**ACTIVITY**
Copy every line that contains the string "Проверить" from the entries below.
※ ※ ※
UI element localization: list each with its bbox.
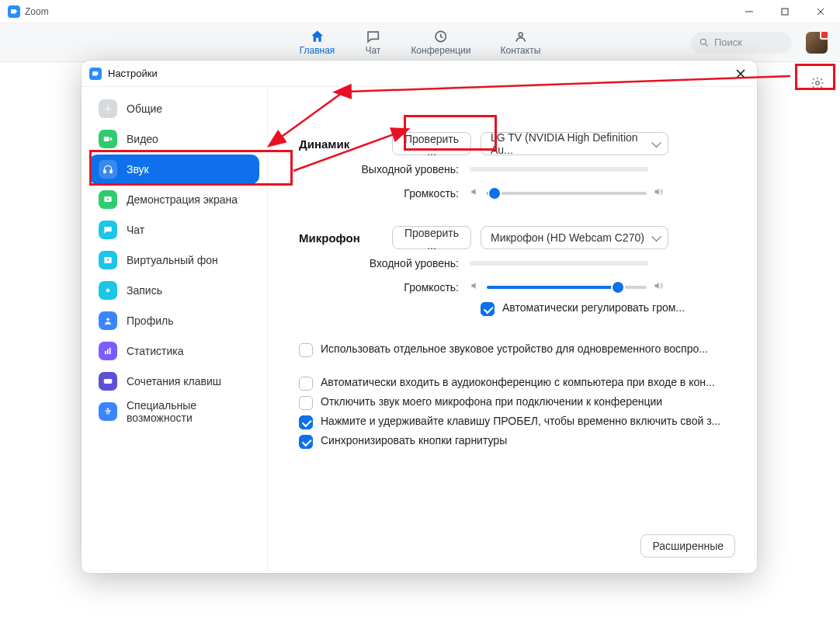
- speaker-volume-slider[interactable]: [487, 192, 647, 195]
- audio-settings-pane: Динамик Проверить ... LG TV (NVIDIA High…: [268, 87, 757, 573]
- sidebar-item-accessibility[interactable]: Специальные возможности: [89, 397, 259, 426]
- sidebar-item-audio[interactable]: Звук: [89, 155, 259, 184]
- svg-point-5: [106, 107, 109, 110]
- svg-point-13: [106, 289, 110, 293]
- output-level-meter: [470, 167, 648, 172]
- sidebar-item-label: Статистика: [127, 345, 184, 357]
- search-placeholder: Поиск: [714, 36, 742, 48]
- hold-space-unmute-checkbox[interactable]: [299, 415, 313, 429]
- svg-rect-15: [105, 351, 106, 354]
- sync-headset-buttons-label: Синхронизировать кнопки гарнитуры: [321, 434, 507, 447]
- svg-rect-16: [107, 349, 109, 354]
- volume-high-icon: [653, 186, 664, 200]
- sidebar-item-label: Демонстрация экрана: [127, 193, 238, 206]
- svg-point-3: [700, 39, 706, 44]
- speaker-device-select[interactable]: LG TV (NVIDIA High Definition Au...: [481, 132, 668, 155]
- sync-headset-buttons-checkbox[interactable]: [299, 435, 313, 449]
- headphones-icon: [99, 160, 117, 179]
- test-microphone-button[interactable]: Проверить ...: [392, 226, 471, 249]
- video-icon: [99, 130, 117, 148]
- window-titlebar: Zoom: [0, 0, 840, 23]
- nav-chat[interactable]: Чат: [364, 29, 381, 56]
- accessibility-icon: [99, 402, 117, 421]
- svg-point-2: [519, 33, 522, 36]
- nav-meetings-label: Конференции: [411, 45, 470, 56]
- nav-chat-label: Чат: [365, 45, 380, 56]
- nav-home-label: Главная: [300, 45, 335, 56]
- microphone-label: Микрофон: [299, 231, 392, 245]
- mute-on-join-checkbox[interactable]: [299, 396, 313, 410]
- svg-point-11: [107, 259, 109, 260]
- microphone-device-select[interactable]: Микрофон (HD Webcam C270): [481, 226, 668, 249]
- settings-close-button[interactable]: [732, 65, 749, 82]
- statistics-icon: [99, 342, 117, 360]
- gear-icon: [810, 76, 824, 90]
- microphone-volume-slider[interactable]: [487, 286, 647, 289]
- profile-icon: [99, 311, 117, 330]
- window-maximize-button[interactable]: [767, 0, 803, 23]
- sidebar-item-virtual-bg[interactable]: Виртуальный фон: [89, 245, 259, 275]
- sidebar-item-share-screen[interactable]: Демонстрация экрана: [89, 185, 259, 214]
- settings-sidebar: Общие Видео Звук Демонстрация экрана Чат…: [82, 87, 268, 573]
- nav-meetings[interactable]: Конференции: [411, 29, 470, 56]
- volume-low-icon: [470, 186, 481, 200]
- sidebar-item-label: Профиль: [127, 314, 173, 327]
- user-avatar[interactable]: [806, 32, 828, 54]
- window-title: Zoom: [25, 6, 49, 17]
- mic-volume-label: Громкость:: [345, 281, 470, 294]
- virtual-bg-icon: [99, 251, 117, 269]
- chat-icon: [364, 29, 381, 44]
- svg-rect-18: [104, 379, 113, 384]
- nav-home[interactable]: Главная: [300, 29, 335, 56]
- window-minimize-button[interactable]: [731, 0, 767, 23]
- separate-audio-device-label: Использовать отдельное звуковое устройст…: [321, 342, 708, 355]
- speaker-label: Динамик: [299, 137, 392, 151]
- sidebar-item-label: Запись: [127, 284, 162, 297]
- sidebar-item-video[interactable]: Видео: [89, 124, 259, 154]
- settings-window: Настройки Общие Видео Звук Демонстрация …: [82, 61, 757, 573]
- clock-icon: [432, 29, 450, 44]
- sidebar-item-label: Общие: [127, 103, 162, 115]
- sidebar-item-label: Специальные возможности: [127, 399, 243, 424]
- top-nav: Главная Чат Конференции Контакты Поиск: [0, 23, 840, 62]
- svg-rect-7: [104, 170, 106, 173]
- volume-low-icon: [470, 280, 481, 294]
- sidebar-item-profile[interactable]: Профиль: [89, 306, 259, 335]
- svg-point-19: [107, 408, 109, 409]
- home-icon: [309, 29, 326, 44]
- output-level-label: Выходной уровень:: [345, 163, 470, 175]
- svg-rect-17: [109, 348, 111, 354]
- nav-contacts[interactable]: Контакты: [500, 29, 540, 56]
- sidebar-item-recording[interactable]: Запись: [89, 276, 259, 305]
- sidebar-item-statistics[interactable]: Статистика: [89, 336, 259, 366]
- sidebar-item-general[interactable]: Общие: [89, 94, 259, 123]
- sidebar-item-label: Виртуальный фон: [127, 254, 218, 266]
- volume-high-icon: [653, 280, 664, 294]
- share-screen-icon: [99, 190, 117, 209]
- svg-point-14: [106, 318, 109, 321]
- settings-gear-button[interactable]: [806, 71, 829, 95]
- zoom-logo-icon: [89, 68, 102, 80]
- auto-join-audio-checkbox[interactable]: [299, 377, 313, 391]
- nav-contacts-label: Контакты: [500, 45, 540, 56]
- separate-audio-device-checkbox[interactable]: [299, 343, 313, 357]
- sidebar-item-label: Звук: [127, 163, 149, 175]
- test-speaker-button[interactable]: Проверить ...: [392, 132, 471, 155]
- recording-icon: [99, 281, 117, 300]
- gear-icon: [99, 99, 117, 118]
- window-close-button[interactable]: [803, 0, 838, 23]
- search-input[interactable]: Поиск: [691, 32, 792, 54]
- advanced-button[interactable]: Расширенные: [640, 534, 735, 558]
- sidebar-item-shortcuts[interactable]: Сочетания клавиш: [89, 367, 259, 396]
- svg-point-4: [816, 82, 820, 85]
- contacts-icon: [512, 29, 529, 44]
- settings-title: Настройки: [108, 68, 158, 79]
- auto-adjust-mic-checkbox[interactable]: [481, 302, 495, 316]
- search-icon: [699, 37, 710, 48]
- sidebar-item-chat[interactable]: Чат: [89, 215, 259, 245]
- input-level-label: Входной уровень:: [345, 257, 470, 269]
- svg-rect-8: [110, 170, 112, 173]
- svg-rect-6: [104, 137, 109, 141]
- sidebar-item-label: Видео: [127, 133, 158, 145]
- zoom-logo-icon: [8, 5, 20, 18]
※ ※ ※
**ANSWER FOR THE TASK**
- audio-settings-pane: Динамик Проверить ... LG TV (NVIDIA High…: [268, 87, 757, 573]
- test-microphone-button[interactable]: Проверить ...: [392, 226, 471, 249]
- test-speaker-button[interactable]: Проверить ...: [392, 132, 471, 155]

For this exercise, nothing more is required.